WHAT THE TASK ASKS:
All of the data should be restated exactly as it stands.

▼▼▼

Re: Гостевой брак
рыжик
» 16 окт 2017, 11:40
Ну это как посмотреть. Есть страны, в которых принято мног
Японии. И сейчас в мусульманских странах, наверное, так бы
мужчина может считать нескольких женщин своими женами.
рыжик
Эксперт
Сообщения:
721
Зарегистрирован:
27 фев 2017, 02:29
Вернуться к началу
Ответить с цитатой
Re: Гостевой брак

▲▲▲

ANSWER SECTION:
Re: Гостевой брак
рыжик
» 16 окт 2017, 11:40
Ну это как посмотреть. Есть страны, в которых принято мног
Японии. И сейчас в мусульманских странах, наверное, так бы
мужчина может считать нескольких женщин своими женами.
рыжик
Эксперт
Сообщения:
721
Зарегистрирован:
27 фев 2017, 02:29
Вернуться к началу
Ответить с цитатой
Re: Гостевой брак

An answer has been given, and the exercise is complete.